I flew down to Taos from my home in Yellowknife, Northwest Territories, a small subarctic city in Canada, in mid-October. I found a few bikes for $2,000U.S or under on Craigslist. I drove out to see one of them, ended up lost on the mesa and drove onto a property with ‘No Trespassing’ signs. The folks that lived there threatened to shoot me (turns out they were harvesting marijuana) if I didn’t get out of there. Needless to say, finding a motorcycle in New Mexico was not as easy as I thought it would be. Thankfully, a friend of mine spotted an ad in a Taos Laundromat which turned out to be the dream bike. Not only was it a solid bike that was light and easy to handle on the road, the guy I bought it from, Greg, took great pride in the old bikes he fixed up and pleaded with me to bring it back to New Mexico someday.

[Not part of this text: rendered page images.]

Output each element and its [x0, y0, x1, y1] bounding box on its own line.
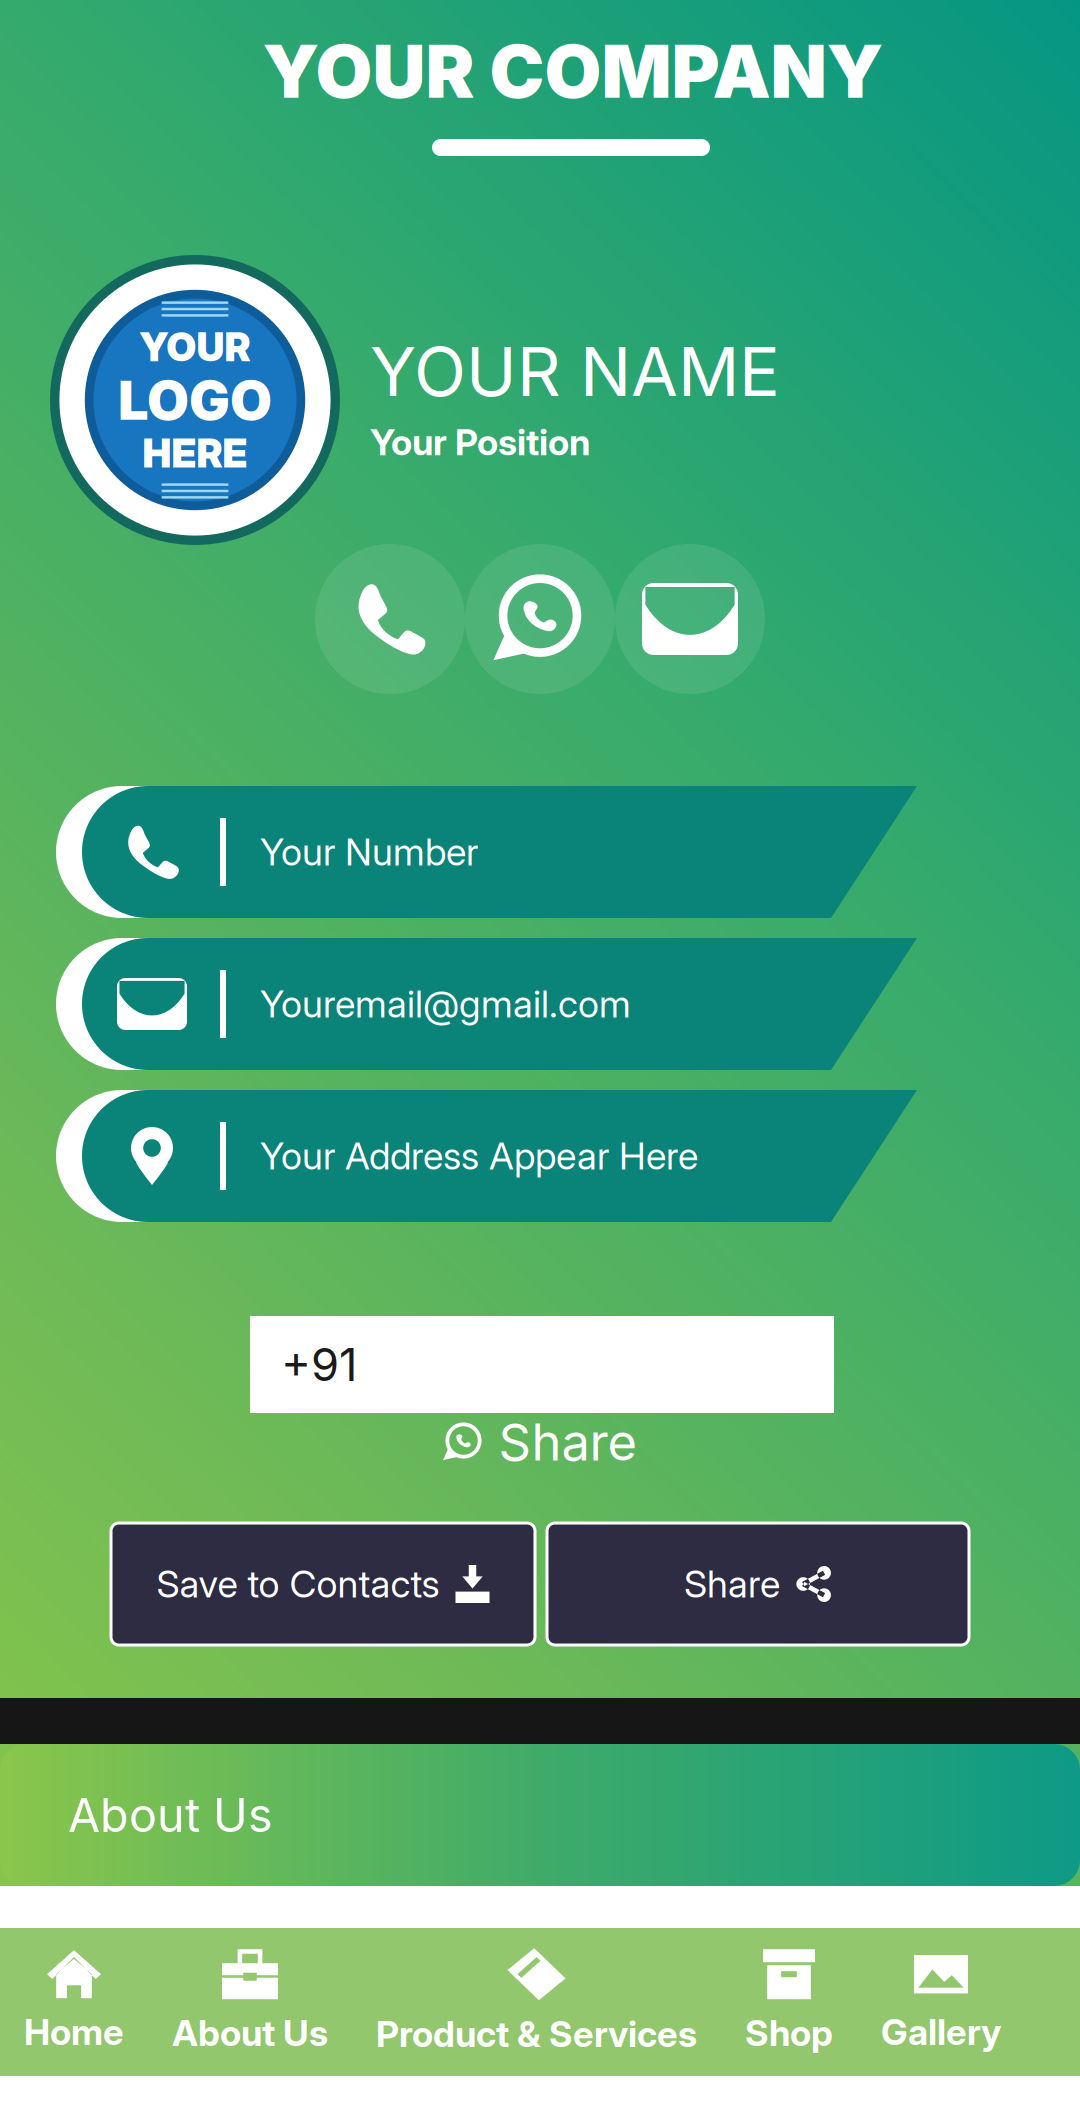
staticText: YOUR COMPANY	[262, 27, 884, 115]
staticText: LOGO	[118, 367, 272, 433]
button[interactable]: Call	[315, 544, 465, 694]
staticText: Product & Services	[376, 2012, 697, 2056]
button[interactable]: Shop	[721, 1928, 857, 2076]
button[interactable]: Share	[547, 1523, 969, 1645]
staticText: About Us	[172, 2011, 328, 2055]
staticText: Your Address Appear Here	[260, 1133, 698, 1179]
staticText: Share	[684, 1561, 780, 1607]
button[interactable]: Your Number	[82, 786, 943, 918]
button[interactable]: Your Address Appear Here	[82, 1090, 943, 1222]
button[interactable]: About Us	[148, 1928, 352, 2076]
staticText: Share	[498, 1411, 638, 1473]
staticText: About Us	[68, 1787, 273, 1843]
staticText: HERE	[142, 429, 248, 477]
staticText: +91	[281, 1337, 357, 1392]
staticText: Save to Contacts	[156, 1561, 440, 1607]
staticText: Your Number	[260, 829, 478, 875]
button[interactable]: Product & Services	[352, 1928, 721, 2076]
button[interactable]: WhatsApp	[465, 544, 615, 694]
staticText: Home	[24, 2010, 124, 2054]
button[interactable]: Home	[0, 1928, 148, 2076]
staticText: Youremail@gmail.com	[260, 981, 631, 1027]
button[interactable]: Share	[390, 1412, 690, 1472]
button[interactable]: Youremail@gmail.com	[82, 938, 943, 1070]
button[interactable]: Email	[615, 544, 765, 694]
staticText: Gallery	[881, 2010, 1001, 2054]
staticText: YOUR	[140, 323, 250, 371]
staticText: YOUR NAME	[370, 330, 780, 412]
staticText: Shop	[745, 2011, 833, 2055]
staticText: Your Position	[370, 420, 590, 464]
button[interactable]: Save to Contacts	[111, 1523, 535, 1645]
button[interactable]: Gallery	[857, 1928, 1025, 2076]
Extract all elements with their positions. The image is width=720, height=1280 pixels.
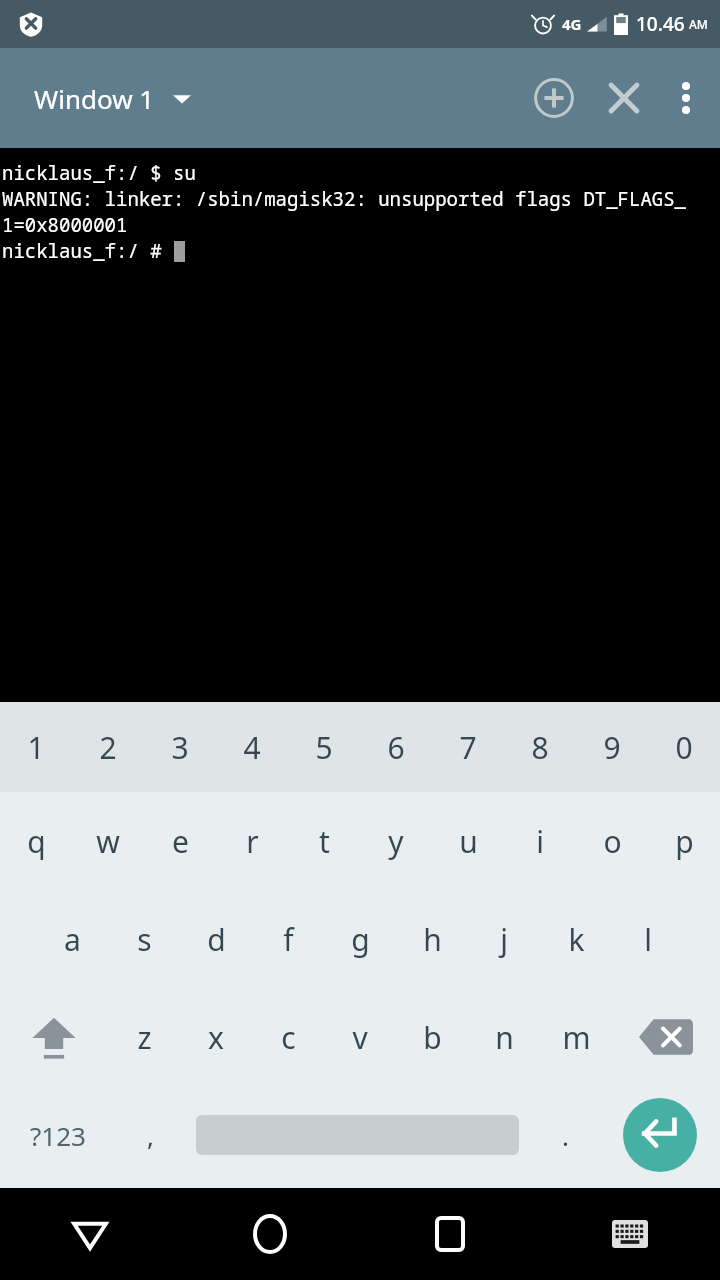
button[interactable]: nicklaus_f:/ $ su	[0, 148, 720, 702]
staticText: g	[351, 919, 370, 960]
staticText: u	[459, 821, 478, 862]
button[interactable]: 6	[360, 702, 432, 792]
button[interactable]: d	[180, 890, 252, 988]
staticText: s	[137, 919, 152, 960]
staticText: 0	[675, 727, 693, 768]
button[interactable]: n	[468, 988, 540, 1086]
button[interactable]: Back	[0, 1188, 180, 1280]
button[interactable]: r	[216, 792, 288, 890]
staticText: z	[137, 1017, 152, 1058]
staticText: 8	[531, 727, 549, 768]
staticText: k	[568, 919, 585, 960]
button[interactable]: 7	[432, 702, 504, 792]
button[interactable]: More options	[658, 70, 714, 126]
button[interactable]: v	[324, 988, 396, 1086]
staticText: c	[281, 1017, 296, 1058]
button[interactable]: Window 1	[0, 73, 203, 124]
staticText: .	[562, 1118, 569, 1153]
button[interactable]: 3	[144, 702, 216, 792]
staticText: p	[675, 821, 694, 862]
staticText: 10.46	[636, 11, 685, 37]
button[interactable]: a	[36, 890, 108, 988]
staticText: 4G	[562, 14, 582, 34]
staticText: WARNING: linker: /sbin/magisk32: unsuppo…	[2, 186, 687, 212]
staticText: nicklaus_f:/ #	[2, 238, 174, 264]
staticText: t	[319, 821, 330, 862]
staticText: n	[495, 1017, 514, 1058]
button[interactable]: j	[468, 890, 540, 988]
staticText: a	[64, 919, 81, 960]
staticText: 1=0x8000001	[2, 212, 128, 238]
button[interactable]: b	[396, 988, 468, 1086]
staticText: f	[283, 919, 294, 960]
staticText: o	[603, 821, 622, 862]
button[interactable]: Home	[180, 1188, 360, 1280]
staticText: 5	[315, 727, 333, 768]
button[interactable]: ?123	[0, 1086, 116, 1184]
button[interactable]: Enter	[599, 1086, 720, 1184]
button[interactable]: k	[540, 890, 612, 988]
button[interactable]: p	[648, 792, 720, 890]
button[interactable]: New window	[526, 70, 582, 126]
button[interactable]: s	[108, 890, 180, 988]
button[interactable]: m	[540, 988, 612, 1086]
staticText: 3	[171, 727, 189, 768]
staticText: nicklaus_f:/ $ su	[2, 160, 196, 186]
button[interactable]: w	[72, 792, 144, 890]
staticText: 9	[603, 727, 621, 768]
button[interactable]: u	[432, 792, 504, 890]
button[interactable]: 4	[216, 702, 288, 792]
button[interactable]: 8	[504, 702, 576, 792]
button[interactable]: Close window	[596, 70, 652, 126]
staticText: 7	[459, 727, 477, 768]
button[interactable]: y	[360, 792, 432, 890]
staticText: d	[207, 919, 226, 960]
button[interactable]: z	[108, 988, 180, 1086]
button[interactable]: 1	[0, 702, 72, 792]
button[interactable]: Space	[184, 1086, 531, 1184]
staticText: 1	[27, 727, 45, 768]
button[interactable]: q	[0, 792, 72, 890]
staticText: m	[562, 1017, 591, 1058]
staticText: w	[96, 821, 120, 862]
button[interactable]: x	[180, 988, 252, 1086]
button[interactable]: c	[252, 988, 324, 1086]
staticText: e	[172, 821, 189, 862]
staticText: 4	[243, 727, 261, 768]
staticText: j	[500, 919, 508, 960]
staticText: r	[246, 821, 259, 862]
staticText: Window 1	[34, 81, 155, 116]
button[interactable]: e	[144, 792, 216, 890]
staticText: b	[423, 1017, 442, 1058]
staticText: h	[423, 919, 442, 960]
staticText: x	[208, 1017, 224, 1058]
button[interactable]: Shift	[0, 988, 108, 1086]
button[interactable]: Recent apps	[360, 1188, 540, 1280]
button[interactable]: ,	[116, 1086, 184, 1184]
staticText: i	[536, 821, 544, 862]
button[interactable]: .	[531, 1086, 599, 1184]
button[interactable]: 0	[648, 702, 720, 792]
staticText: 6	[387, 727, 405, 768]
button[interactable]: i	[504, 792, 576, 890]
staticText: l	[644, 919, 652, 960]
staticText: 2	[99, 727, 117, 768]
staticText: AM	[689, 16, 708, 32]
button[interactable]: l	[612, 890, 684, 988]
staticText: ?123	[30, 1118, 86, 1153]
button[interactable]: h	[396, 890, 468, 988]
button[interactable]: t	[288, 792, 360, 890]
staticText: q	[27, 821, 46, 862]
button[interactable]: 9	[576, 702, 648, 792]
button[interactable]: g	[324, 890, 396, 988]
button[interactable]: Backspace	[612, 988, 720, 1086]
button[interactable]: 2	[72, 702, 144, 792]
button[interactable]: 5	[288, 702, 360, 792]
button[interactable]: f	[252, 890, 324, 988]
staticText: ,	[147, 1118, 154, 1153]
button[interactable]: Switch keyboard	[540, 1188, 720, 1280]
staticText: v	[352, 1017, 368, 1058]
button[interactable]: o	[576, 792, 648, 890]
staticText: y	[388, 821, 404, 862]
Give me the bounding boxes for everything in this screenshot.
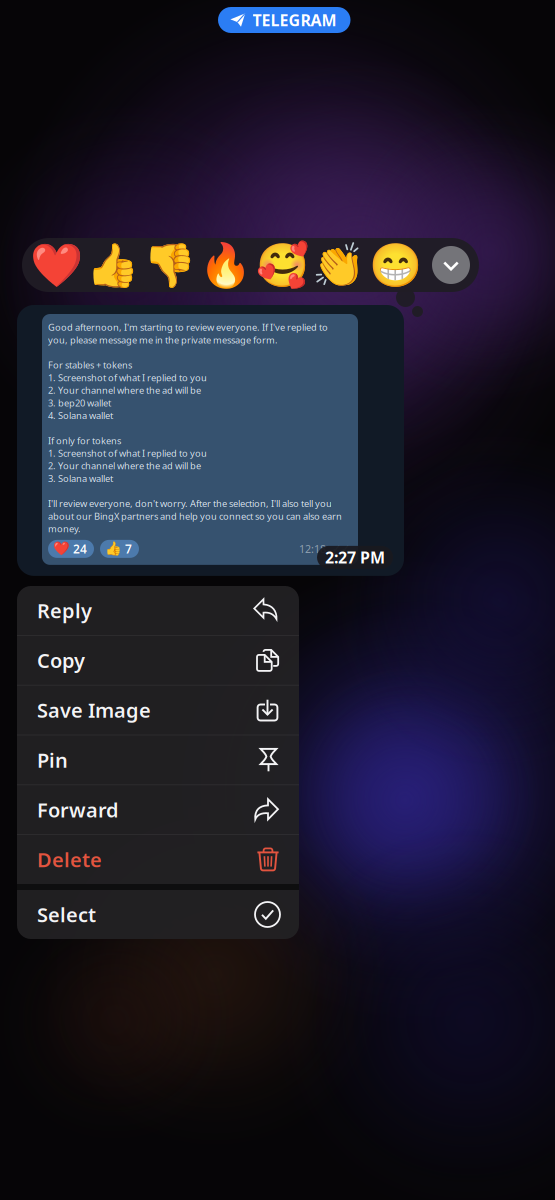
button[interactable]: Select <box>17 890 299 939</box>
staticText: 24 <box>73 541 87 557</box>
staticText: ❤️ <box>53 541 70 556</box>
button[interactable]: React ❤️ <box>36 243 76 287</box>
button[interactable]: React 🔥 <box>206 243 246 287</box>
button[interactable]: React 👏 <box>319 243 359 287</box>
button[interactable]: React 🥰 <box>262 243 302 287</box>
button[interactable]: React 👍 <box>93 243 133 287</box>
staticText: Pin <box>37 747 68 773</box>
staticText: 🥰 <box>256 241 309 289</box>
staticText: ❤️ <box>30 241 82 289</box>
button[interactable]: More reactions <box>432 246 470 284</box>
button[interactable]: ❤️ <box>48 540 94 558</box>
staticText: Good afternoon, I'm starting to review e… <box>48 321 342 535</box>
staticText: Delete <box>37 846 102 873</box>
button[interactable]: TELEGRAM <box>218 7 350 33</box>
staticText: 2:27 PM <box>325 547 385 568</box>
button[interactable]: Save Image <box>17 686 299 735</box>
button[interactable]: Pin <box>17 735 299 784</box>
staticText: Copy <box>37 647 85 674</box>
staticText: ✓✓ <box>332 543 350 555</box>
staticText: Forward <box>37 796 119 823</box>
button[interactable]: Reply <box>17 586 299 635</box>
staticText: Select <box>37 901 96 928</box>
staticText: 👍 <box>86 241 139 289</box>
button[interactable]: React 👎 <box>149 243 189 287</box>
button[interactable]: React 😁 <box>375 243 415 287</box>
staticText: TELEGRAM <box>252 9 336 31</box>
button[interactable]: 👍 <box>100 540 139 558</box>
staticText: 7 <box>125 541 132 557</box>
staticText: 👎 <box>143 241 196 289</box>
staticText: Save Image <box>37 697 151 723</box>
staticText: 👏 <box>312 241 365 289</box>
staticText: 😁 <box>369 241 422 289</box>
button[interactable]: Copy <box>17 636 299 685</box>
staticText: 12:18 <box>299 542 326 556</box>
staticText: Reply <box>37 597 92 624</box>
button[interactable]: Delete <box>17 835 299 884</box>
button[interactable]: Forward <box>17 785 299 834</box>
staticText: 👍 <box>105 541 122 556</box>
staticText: 🔥 <box>199 241 252 289</box>
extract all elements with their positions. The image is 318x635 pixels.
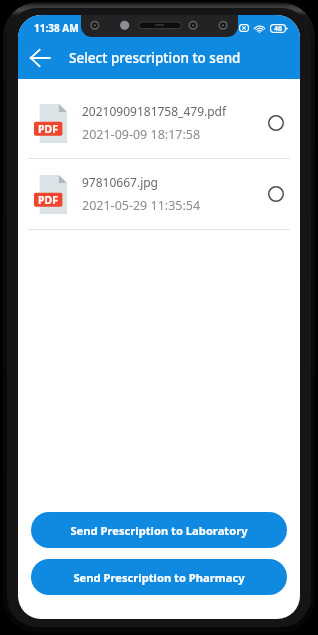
button[interactable]: Back	[26, 44, 54, 72]
button[interactable]: PDF	[18, 88, 300, 158]
staticText: PDF	[38, 122, 58, 136]
button[interactable]: PDF	[18, 159, 300, 229]
staticText: 46	[274, 24, 283, 33]
button[interactable]: Send Prescription to Laboratory	[31, 512, 287, 548]
staticText: Select prescription to send	[69, 49, 241, 67]
staticText: 20210909181758_479.pdf	[82, 103, 227, 119]
staticText: Send Prescription to Pharmacy	[73, 570, 245, 585]
staticText: PDF	[38, 193, 58, 207]
staticText: Send Prescription to Laboratory	[70, 523, 248, 538]
button[interactable]: Send Prescription to Pharmacy	[31, 559, 287, 595]
staticText: 97810667.jpg	[82, 174, 158, 190]
button[interactable]: Select file	[261, 108, 291, 138]
button[interactable]: Select file	[261, 179, 291, 209]
staticText: 2021-05-29 11:35:54	[82, 197, 201, 214]
staticText: 2021-09-09 18:17:58	[82, 126, 201, 143]
staticText: 11:38 AM	[34, 21, 79, 35]
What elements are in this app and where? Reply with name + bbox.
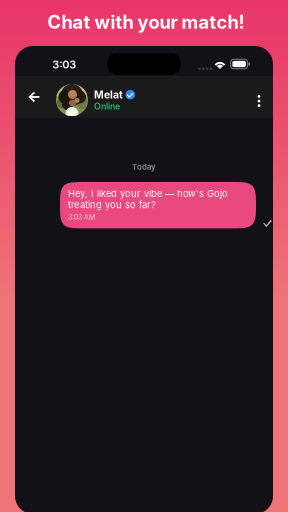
button[interactable]: Melat [56, 84, 135, 116]
staticText: Hey, I liked your vibe — how's Gojo trea… [68, 188, 228, 211]
staticText: Melat [94, 88, 123, 101]
button[interactable]: More options [251, 93, 267, 109]
staticText: 3:03 [52, 58, 76, 71]
staticText: 3:03 AM [68, 213, 95, 221]
staticText: Today [132, 162, 156, 172]
button[interactable]: Back [21, 84, 47, 110]
staticText: Chat with your match! [48, 11, 244, 33]
staticText: Online [94, 101, 120, 112]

With my recording gear in a small hard shell suitcase bungeed to the back of the bike, I rode 1500 miles from Taos to New Orleans. Greg called me periodically as I made my way east to see how the bike was running. The route I took across the Texas panhandle took me into small towns and I took my time getting to Louisiana.

New Orleans is a wild, beautiful city but the focus of my research is in Cajun country. I spent time in Lafourche, St. Landry, Evangeline, Acadia and Lafayette Parishes.